Exercise description >>
The records that follow are to be given again exactly, with their pictures omitted.

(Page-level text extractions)
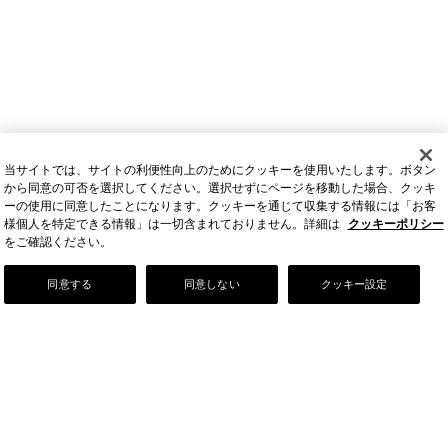
当サイトでは、サイトの利便性向上のためにクッキーを使用いたします。ボタン
から同意の可否を選択してください。選択せずにページを移動した場合、クッキ
ーの使用に同意したことになります。クッキーを通じて収集する情報には「お客
様個人を特定できる情報」は一切含まれておりません。詳細は
クッキーポリシー
をご確認ください。
Our Story
同意する
同意しない
クッキー設定
店舗情報
お問い合わせ
FAQ
ご利用ガイド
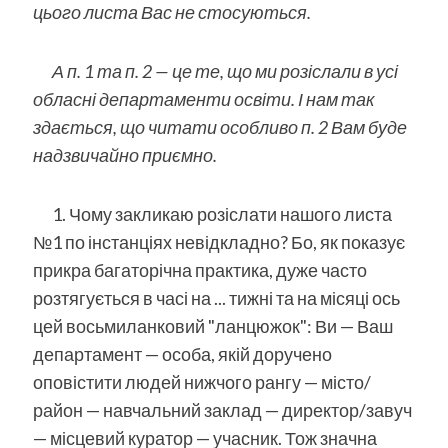
цього листа Вас не стосуються.
А п. 1 та п. 2 — це те, що ми розіслали в усі
обласні департаменти освіти. І нам так
здається, що читати особливо п. 2 Вам буде
надзвичайно приємно.
1. Чому закликаю розіслати нашого листа
№1 по інстанціях невідкладно? Бо, як показує
прикра багаторічна практика, дуже часто
розтягується в часі на ... тижні та на місяці ось
цей восьмиланковий "ланцюжок": Ви — Ваш
департамент — особа, якій доручено
оповістити людей нижчого рангу — місто/
район — навчальний заклад — директор/завуч
— місцевий куратор — учасник. Тож значна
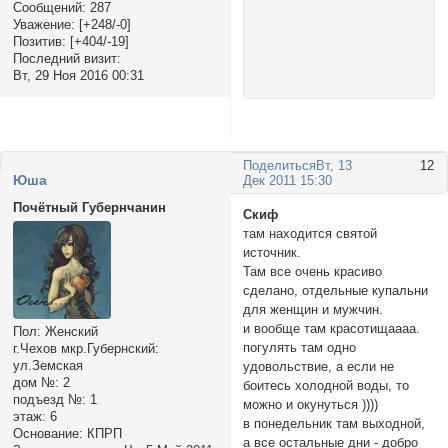
Сообщений:
287
Уважение:
[+248/-0]
Позитив:
[+404/-19]
Последний визит:
Вт, 29 Ноя 2016 00:31
Поделиться
Вт, 13
12
Юша
Дек 2011 15:30
Почётный Губернчанин
Скиф
там находится святой
источник.
Там все очень красиво
сделано, отдельные купальни
для женщин и мужчин.
и вообще там красотищаааа.
Пол:
Женский
погулять там одно
г.Чехов мкр.Губернский:
ул.Земская
удовольствие, а если не
дом №:
2
боитесь холодной воды, то
подъезд №:
1
можно и окунуться ))))
этаж:
6
в понедельник там выходной,
Основание:
КПРП
а все остальные дни - добро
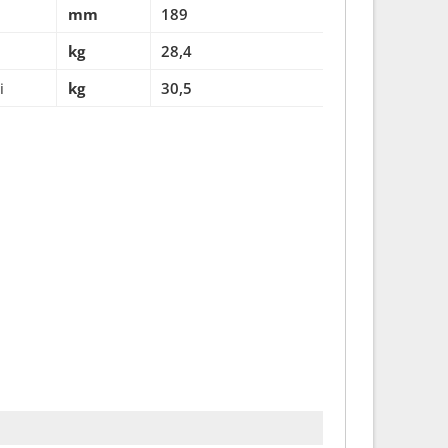
mm
189
kg
28,4
i
kg
30,5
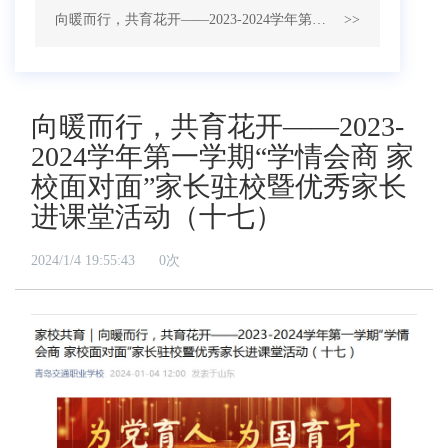
向暖而行，共育花开——2023-2024学年第一学期“学情会商 家校面对面”家长驻校暨优秀家长进课堂活动（十七）
>>
向暖而行，共育花开——2023-
2024学年第一学期“学情会商 家
校面对面”家长驻校暨优秀家长
进课堂活动（十七）
2024/1/4 19:55:43
0
次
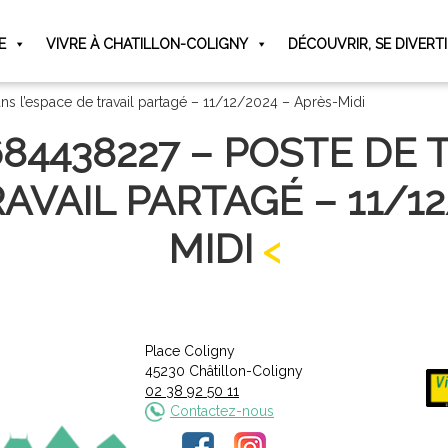
E
VIVRE À CHATILLON-COLIGNY
DÉCOUVRIR, SE DIVERT
ns l’espace de travail partagé – 11/12/2024 – Après-Midi
84438227 – POSTE DE 
RAVAIL PARTAGÉ – 11/12
MIDI
Place Coligny
45230 Châtillon-Coligny
02 38 92 50 11
Contactez-nous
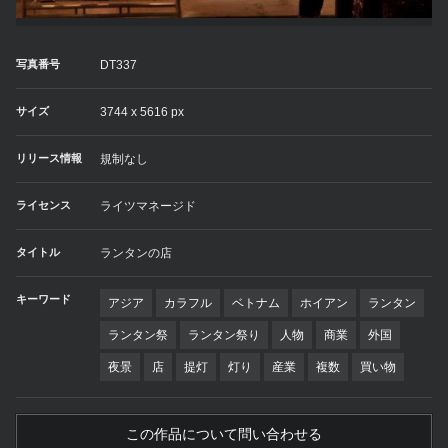
写真番号
DT337
サイズ
3744 x 5616 px
リリース情報
規制なし
ライセンス
ライツマネージド
タイトル
ランタンの店
キーワード
アジア
カラフル
ベトナム
ホイアン
ランタン
ランタン祭
ランタン祭り
人物
商業
外国
夜景
店
提灯
灯り
産業
複数
買い物
この作品について問い合わせる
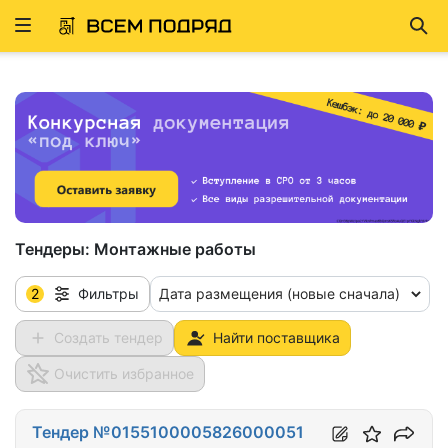
Развернуть
Най
ню
Тендеры:
Монтажные работы
2
Дата размещения (новые сначала)
Фильтры
Создать тендер
Найти поставщика
Очистить избранное
Тендер №0155100005826000051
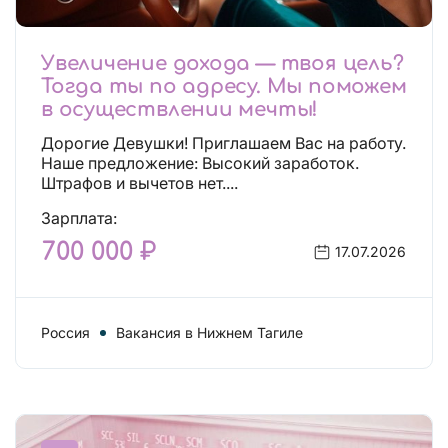
Увеличение дохода — твоя цель?
Тогда ты по адресу. Мы поможем
в осуществлении мечты!
Дорогие Девушки! Приглашаем Вас на работу.
Наше предложение: Высокий заработок.
Штрафов и вычетов нет....
Зарплата:
700 000 ₽
17.07.2026
Россия
Вакансия в Нижнем Тагиле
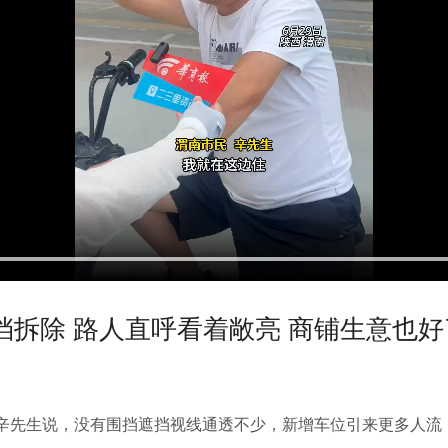
挡拆除 路人直呼看着敞亮 商铺生意也好
辛先生说，没有围挡遮挡视线通透不少，新增车位引来更多人流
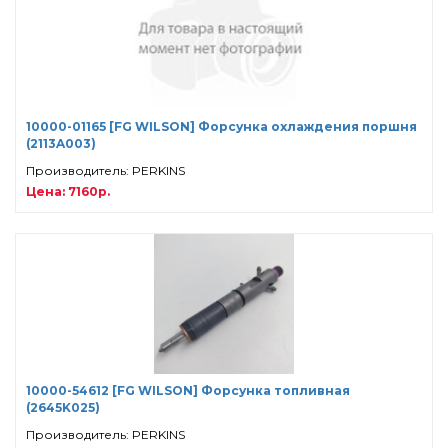
10000-01165 [FG WILSON] Форсунка охлаждения поршня
(2113A003)
Производитель: PERKINS
Цена: 7160р.
10000-54612 [FG WILSON] Форсунка топливная
(2645K025)
Производитель: PERKINS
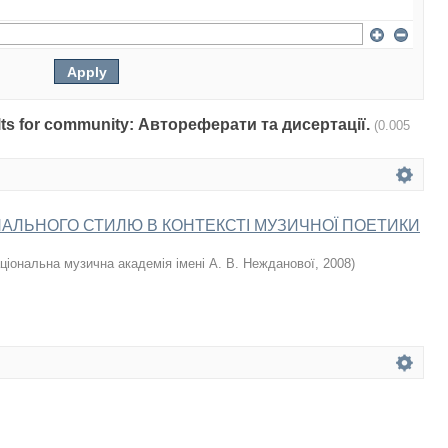
sults for community: Автореферати та дисертації.
(0.005
АЛЬНОГО СТИЛЮ В КОНТЕКСТІ МУЗИЧНОЇ ПОЕТИКИ
ціональна музична академія імені А. В. Нежданової
,
2008
)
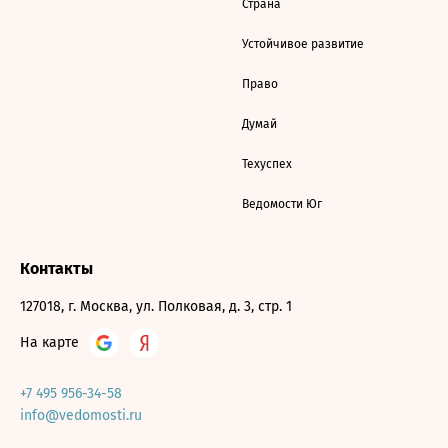
Страна
Устойчивое развитие
Право
Думай
Техуспех
Ведомости Юг
Контакты
127018, г. Москва, ул. Полковая, д. 3, стр. 1
На карте
+7 495 956-34-58
info@vedomosti.ru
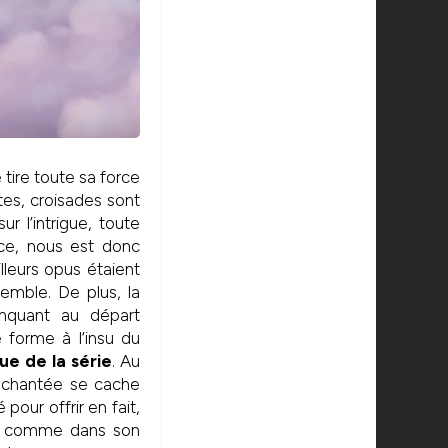
tire toute sa force
êtes, croisades sont
r l’intrigue, toute
pèce, nous est donc
lleurs opus étaient
semble. De plus, la
nquant au départ
 forme à l’insu du
ue de la série
. Au
nchantée se cache
our offrir en fait,
rme comme dans son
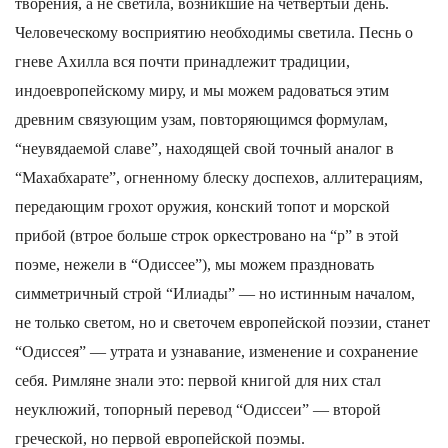
творения, а не светила, возникшие на четвертый день.
Человеческому восприятию необходимы светила. Песнь о
гневе Ахилла вся почти принадлежит традиции,
индоевропейскому миру, и мы можем радоваться этим
древним связующим узам, повторяющимся формулам,
“неувядаемой славе”, находящей свой точный аналог в
“Махабхарате”, огненному блеску доспехов, аллитерациям,
передающим грохот оружия, конский топот и морской
прибой (втрое больше строк оркестровано на “р” в этой
поэме, нежели в “Одиссее”), мы можем праздновать
симметричный строй “Илиады” — но истинным началом,
не только светом, но и светочем европейской поэзии, станет
“Одиссея” — утрата и узнавание, изменение и сохранение
себя. Римляне знали это: первой книгой для них стал
неуклюжий, топорный перевод “Одиссеи” — второй
греческой, но первой европейской поэмы.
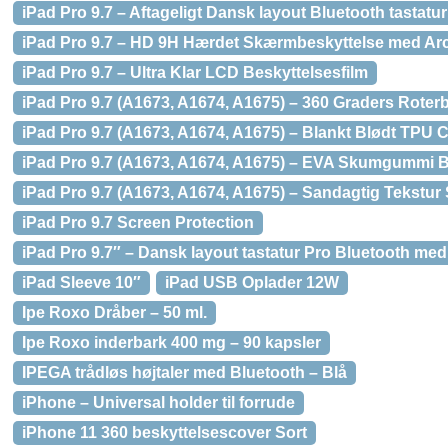
iPad Pro 9.7 – Aftageligt Dansk layout Bluetooth tastatur 
iPad Pro 9.7 – HD 9H Hærdet Skærmbeskyttelse med Ar
iPad Pro 9.7 – Ultra Klar LCD Beskyttelsesfilm
iPad Pro 9.7 (A1673, A1674, A1675) – 360 Graders Roter
iPad Pro 9.7 (A1673, A1674, A1675) – Blankt Blødt TPU 
iPad Pro 9.7 (A1673, A1674, A1675) – EVA Skumgummi B
iPad Pro 9.7 (A1673, A1674, A1675) – Sandagtig Tekstu
iPad Pro 9.7 Screen Protection
iPad Pro 9.7″ – Dansk layout tastatur Pro Bluetooth me
iPad Sleeve 10″
iPad USB Oplader 12W
Ipe Roxo Dråber – 50 ml.
Ipe Roxo inderbark 400 mg – 90 kapsler
IPEGA trådløs højtaler med Bluetooth – Blå
iPhone – Universal holder til forrude
iPhone 11 360 beskyttelsescover Sort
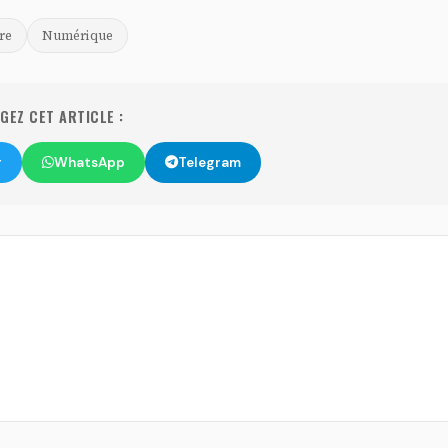
re
Numérique
EZ CET ARTICLE :
r
WhatsApp
Telegram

Completed exercise >>
当サイトでは、サイトの利便性向上のためにクッキーを使用いたします。ボタン
から同意の可否を選択してください。選択せずにページを移動した場合、クッキ
ーの使用に同意したことになります。クッキーを通じて収集する情報には「お客
様個人を特定できる情報」は一切含まれておりません。詳細は
クッキーポリシー
をご確認ください。
Our Story
同意する
同意しない
クッキー設定
店舗情報
お問い合わせ
FAQ
ご利用ガイド
цього листа Вас не стосуються.
А п. 1 та п. 2 — це те, що ми розіслали в усі
обласні департаменти освіти. І нам так
здається, що читати особливо п. 2 Вам буде
надзвичайно приємно.
1. Чому закликаю розіслати нашого листа
№1 по інстанціях невідкладно? Бо, як показує
прикра багаторічна практика, дуже часто
розтягується в часі на ... тижні та на місяці ось
цей восьмиланковий "ланцюжок": Ви — Ваш
департамент — особа, якій доручено
оповістити людей нижчого рангу — місто/
район — навчальний заклад — директор/завуч
— місцевий куратор — учасник. Тож значна
Сообщений:
287
Уважение:
[+248/-0]
Позитив:
[+404/-19]
Последний визит:
Вт, 29 Ноя 2016 00:31
Поделиться
Вт, 13
12
Юша
Дек 2011 15:30
Почётный Губернчанин
Скиф
там находится святой
источник.
Там все очень красиво
сделано, отдельные купальни
для женщин и мужчин.
и вообще там красотищаааа.
Пол:
Женский
погулять там одно
г.Чехов мкр.Губернский:
ул.Земская
удовольствие, а если не
дом №:
2
боитесь холодной воды, то
подъезд №:
1
можно и окунуться ))))
этаж:
6
в понедельник там выходной,
Основание:
КПРП
а все остальные дни - добро
mm
189
kg
28,4
i
kg
30,5
向暖而行，共育花开——2023-2024学年第一学期“学情会商 家校面对面”家长驻校暨优秀家长进课堂活动（十七）
>>
向暖而行，共育花开——2023-
2024学年第一学期“学情会商 家
校面对面”家长驻校暨优秀家长
进课堂活动（十七）
2024/1/4 19:55:43
0
次
E
VIVRE À CHATILLON-COLIGNY
DÉCOUVRIR, SE DIVERT
ns l’espace de travail partagé – 11/12/2024 – Après-Midi
84438227 – POSTE DE 
RAVAIL PARTAGÉ – 11/12
MIDI
Place Coligny
45230 Châtillon-Coligny
02 38 92 50 11
Contactez-nous
写真番号
DT337
サイズ
3744 x 5616 px
リリース情報
規制なし
ライセンス
ライツマネージド
タイトル
ランタンの店
キーワード
アジア
カラフル
ベトナム
ホイアン
ランタン
ランタン祭
ランタン祭り
人物
商業
外国
夜景
店
提灯
灯り
産業
複数
買い物
この作品について問い合わせる
Развернуть
Най
ню
Тендеры:
Монтажные работы
2
Дата размещения (новые сначала)
Фильтры
Создать тендер
Найти поставщика
Очистить избранное
Тендер №0155100005826000051
Увеличение дохода — твоя цель?
Тогда ты по адресу. Мы поможем
в осуществлении мечты!
Дорогие Девушки! Приглашаем Вас на работу.
Наше предложение: Высокий заработок.
Штрафов и вычетов нет....
Зарплата:
700 000 ₽
17.07.2026
Россия
Вакансия в Нижнем Тагиле
挡拆除 路人直呼看着敞亮 商铺生意也好
辛先生说，没有围挡遮挡视线通透不少，新增车位引来更多人流
10000-01165 [FG WILSON] Форсунка охлаждения поршня
(2113A003)
Производитель: PERKINS
Цена: 7160р.
10000-54612 [FG WILSON] Форсунка топливная
(2645K025)
Производитель: PERKINS
sults for community: Автореферати та дисертації.
(0.005
АЛЬНОГО СТИЛЮ В КОНТЕКСТІ МУЗИЧНОЇ ПОЕТИКИ
ціональна музична академія імені А. В. Нежданової
,
2008
)
Страна
Устойчивое развитие
Право
Думай
Техуспех
Ведомости Юг
Контакты
127018, г. Москва, ул. Полковая, д. 3, стр. 1
На карте
+7 495 956-34-58
info@vedomosti.ru
tire toute sa force
êtes, croisades sont
r l’intrigue, toute
pèce, nous est donc
lleurs opus étaient
semble. De plus, la
nquant au départ
 forme à l’insu du
ue de la série
. Au
nchantée se cache
our offrir en fait,
rme comme dans son
творения, а не светила, возникшие на четвертый день.
Человеческому восприятию необходимы светила. Песнь о
гневе Ахилла вся почти принадлежит традиции,
индоевропейскому миру, и мы можем радоваться этим
древним связующим узам, повторяющимся формулам,
“неувядаемой славе”, находящей свой точный аналог в
“Махабхарате”, огненному блеску доспехов, аллитерациям,
передающим грохот оружия, конский топот и морской
прибой (втрое больше строк оркестровано на “р” в этой
поэме, нежели в “Одиссее”), мы можем праздновать
симметричный строй “Илиады” — но истинным началом,
не только светом, но и светочем европейской поэзии, станет
“Одиссея” — утрата и узнавание, изменение и сохранение
себя. Римляне знали это: первой книгой для них стал
неуклюжий, топорный перевод “Одиссеи” — второй
греческой, но первой европейской поэмы.
iPad Pro 9.7 – Aftageligt Dansk layout Bluetooth tastatur 
iPad Pro 9.7 – HD 9H Hærdet Skærmbeskyttelse med Ar
iPad Pro 9.7 – Ultra Klar LCD Beskyttelsesfilm
iPad Pro 9.7 (A1673, A1674, A1675) – 360 Graders Roter
iPad Pro 9.7 (A1673, A1674, A1675) – Blankt Blødt TPU 
iPad Pro 9.7 (A1673, A1674, A1675) – EVA Skumgummi B
iPad Pro 9.7 (A1673, A1674, A1675) – Sandagtig Tekstu
iPad Pro 9.7 Screen Protection
iPad Pro 9.7″ – Dansk layout tastatur Pro Bluetooth me
iPad Sleeve 10″
iPad USB Oplader 12W
Ipe Roxo Dråber – 50 ml.
Ipe Roxo inderbark 400 mg – 90 kapsler
IPEGA trådløs højtaler med Bluetooth – Blå
iPhone – Universal holder til forrude
iPhone 11 360 beskyttelsescover Sort
re
Numérique
EZ CET ARTICLE :
r
WhatsApp
Telegram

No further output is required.